= TASK DESCRIPTION =
Only the images are to be dropped; the records themselves must be repeated exactly.

== PROVIDED MATERIAL ==

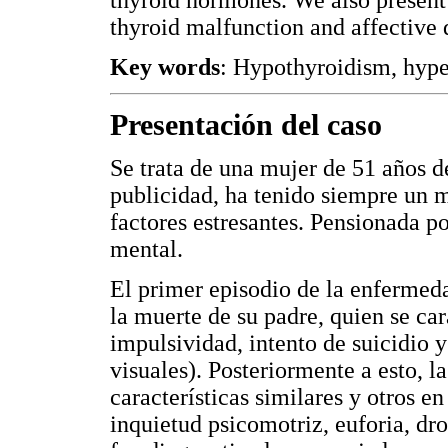
thyroid malfunction and affective 
Key words
: Hypothyroidism, hype
Presentación del caso
Se trata de una mujer de 51 años de
publicidad, ha tenido siempre un 
factores estresantes. Pensionada p
mental.
El primer episodio de la enfermed
la muerte de su padre, quien se ca
impulsividad, intento de suicidio 
visuales). Posteriormente a esto, l
características similares y otros e
inquietud psicomotriz, euforia, dr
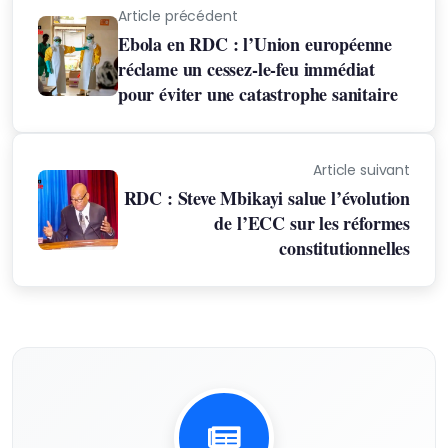
Article précédent
Ebola en RDC : l’Union européenne
réclame un cessez-le-feu immédiat
pour éviter une catastrophe sanitaire
Article suivant
RDC : Steve Mbikayi salue l’évolution
de l’ECC sur les réformes
constitutionnelles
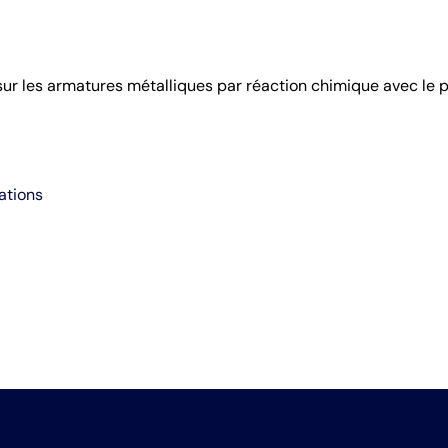
ur les armatures métalliques par réaction chimique avec le
ations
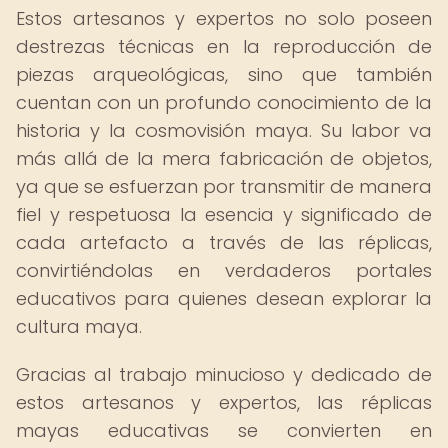
Estos artesanos y expertos no solo poseen
destrezas técnicas en la reproducción de
piezas arqueológicas, sino que también
cuentan con un profundo conocimiento de la
historia y la cosmovisión maya. Su labor va
más allá de la mera fabricación de objetos,
ya que se esfuerzan por transmitir de manera
fiel y respetuosa la esencia y significado de
cada artefacto a través de las réplicas,
convirtiéndolas en verdaderos portales
educativos para quienes desean explorar la
cultura maya.
Gracias al trabajo minucioso y dedicado de
estos artesanos y expertos, las réplicas
mayas educativas se convierten en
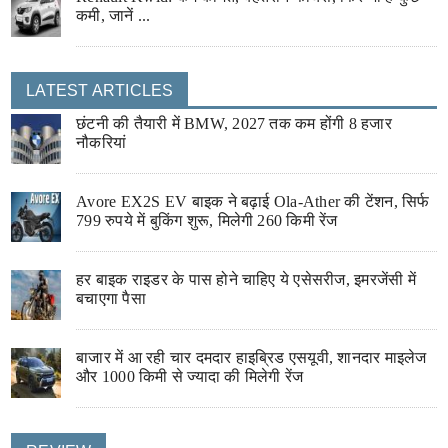
कमी, जानें ...
LATEST ARTICLES
छंटनी की तैयारी में BMW, 2027 तक कम होंगी 8 हजार
नौकरियां
Avore EX2S EV बाइक ने बढ़ाई Ola-Ather की टेंशन, सिर्फ
799 रुपये में बुकिंग शुरू, मिलेगी 260 किमी रेंज
हर बाइक राइडर के पास होने चाहिए ये एसेसरीज, इमरजेंसी में
बचाएगा पैसा
बाजार में आ रही चार दमदार हाइब्रिड एसयूवी, शानदार माइलेज
और 1000 किमी से ज्यादा की मिलेगी रेंज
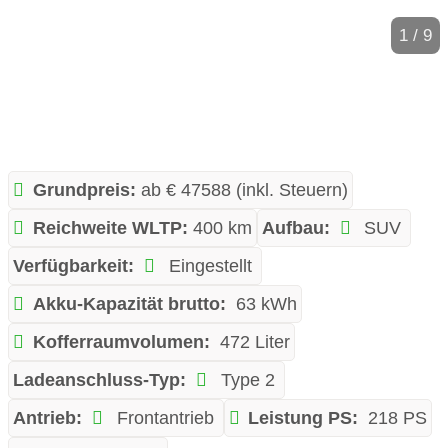
1 / 9
Grundpreis:
ab € 47588 (inkl. Steuern)
Reichweite WLTP:
400 km
Aufbau:
SUV
Verfügbarkeit:
Eingestellt
Akku-Kapazität brutto:
63 kWh
Kofferraumvolumen:
472 Liter
Ladeanschluss-Typ:
Type 2
Antrieb:
Frontantrieb
Leistung PS:
218 PS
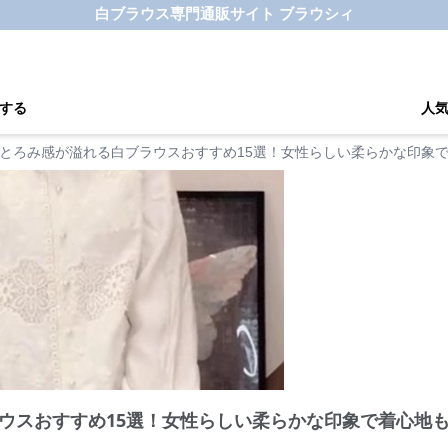
白ブラウス専門通販サイト ブラウシィ
する
人
とろみ感が溢れる白ブラウスおすすめ15選！女性らしい柔らかな印象
ウスおすすめ15選！女性らしい柔らかな印象で着心地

===

= WRITTEN REPLY =
thyroid malfunction and affective 
Key words
: Hypothyroidism, hype
Presentación del caso
Se trata de una mujer de 51 años de
publicidad, ha tenido siempre un 
factores estresantes. Pensionada p
mental.
El primer episodio de la enfermed
la muerte de su padre, quien se ca
impulsividad, intento de suicidio 
visuales). Posteriormente a esto, l
características similares y otros e
inquietud psicomotriz, euforia, dr
Article précédent
Ebola en RDC : l’Union européenne
réclame un cessez-le-feu immédiat
pour éviter une catastrophe sanitaire
Article suivant
RDC : Steve Mbikayi salue l’évolution
de l’ECC sur les réformes
constitutionnelles
ur les armatures métalliques par réaction chimique avec le
ations
Estos artesanos y expertos no solo poseen
destrezas técnicas en la reproducción de
piezas arqueológicas, sino que también
cuentan con un profundo conocimiento de la
historia y la cosmovisión maya. Su labor va
más allá de la mera fabricación de objetos,
ya que se esfuerzan por transmitir de manera
fiel y respetuosa la esencia y significado de
cada artefacto a través de las réplicas,
convirtiéndolas en verdaderos portales
educativos para quienes desean explorar la
cultura maya.
Gracias al trabajo minucioso y dedicado de
estos artesanos y expertos, las réplicas
mayas educativas se convierten en
कमी, जानें ...
LATEST ARTICLES
छंटनी की तैयारी में BMW, 2027 तक कम होंगी 8 हजार
नौकरियां
Avore EX2S EV बाइक ने बढ़ाई Ola-Ather की टेंशन, सिर्फ
799 रुपये में बुकिंग शुरू, मिलेगी 260 किमी रेंज
हर बाइक राइडर के पास होने चाहिए ये एसेसरीज, इमरजेंसी में
बचाएगा पैसा
बाजार में आ रही चार दमदार हाइब्रिड एसयूवी, शानदार माइलेज
और 1000 किमी से ज्यादा की मिलेगी रेंज
1 / 9
Grundpreis:
ab € 47588 (inkl. Steuern)
Reichweite WLTP:
400 km
Aufbau:
SUV
Verfügbarkeit:
Eingestellt
Akku-Kapazität brutto:
63 kWh
Kofferraumvolumen:
472 Liter
Ladeanschluss-Typ:
Type 2
Antrieb:
Frontantrieb
Leistung PS:
218 PS
白ブラウス専門通販サイト ブラウシィ
する
人
とろみ感が溢れる白ブラウスおすすめ15選！女性らしい柔らかな印象
ウスおすすめ15選！女性らしい柔らかな印象で着心地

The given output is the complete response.